Attendees reaction to the target criteria was mixed, although largely negative, questioning the intent of the target criteria and why it differed from the report authored by the Sloan Foundation.  Based on this reaction, and also commentary offered by DHS in rebuttal, the target criteria document is an early working draft, and it will most likely change before DHS published a final draft for public comment in the later part of October.

Timing
ANAB expects to introduce the structure of the voluntary certification program by February 14, 2009, recognizing this announcement is dependent on the selection of one or more standards authorized by DHS for use in the program.  As such, the identification of participating standards is expected before this date, assuming the target criteria comment process progresses smoothly.

Business Case
During the HSSP, InterCEP’s Director, Bill Raisch, led an interesting panel discussion that debated the business case for a voluntary certification program.  As expected, the panel failed to reach consensus on a specific business case for certification, disagreeing about the current-state value of certification in terms of insurance, credit rating, business reporting, supply chain and legal benefits.  All agreed that a strong business case, with business incentives that resonate with the C-suite, is needed to enable this program to obtain boardroom support.

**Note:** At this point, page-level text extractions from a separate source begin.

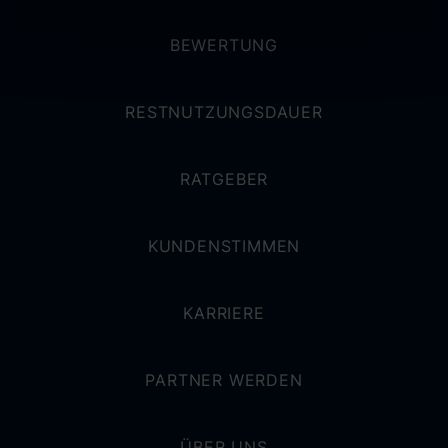
BEWERTUNG
RESTNUTZUNGSDAUER
RATGEBER
KUNDENSTIMMEN
KARRIERE
PARTNER WERDEN
ÜBER UNS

Outside of the HSSP, InterCEP continues to sponsor a number of workshops that explore five specific elements of a potential business case, including:

  • BusinessReporting
  • Insurance
  • Legal
  • RatingAgency
  • Supply Chain

More information specific to each of these five topics may be found on InterCEP’s website.

Conclusions (and concerns)
The design and implementation of Title IX’s voluntary certification program is far from over.  A number of private sector professionals remain skeptical in terms of the program’s value and the role of government in influencing private sector preparedness.  Many question whether a voluntary program will become “highly recommended” or even mandatory.  Others worry that the effort will only scale to large businesses, while many question how a single standard (or group of standards) can apply and enable certification for a very diverse private sector.  Although the answers to these concerns were far from finalized, these issues were presented and the architects of the future voluntary certification program heard them loud and clear.

Additional information regarding the voluntary certification program may be found at http://www.fema.gov/business/certification/index.htm.  Additionally, be sure to keep an eye out for the official publication of the draft target criteria, which will be found in a federal register posting later in October.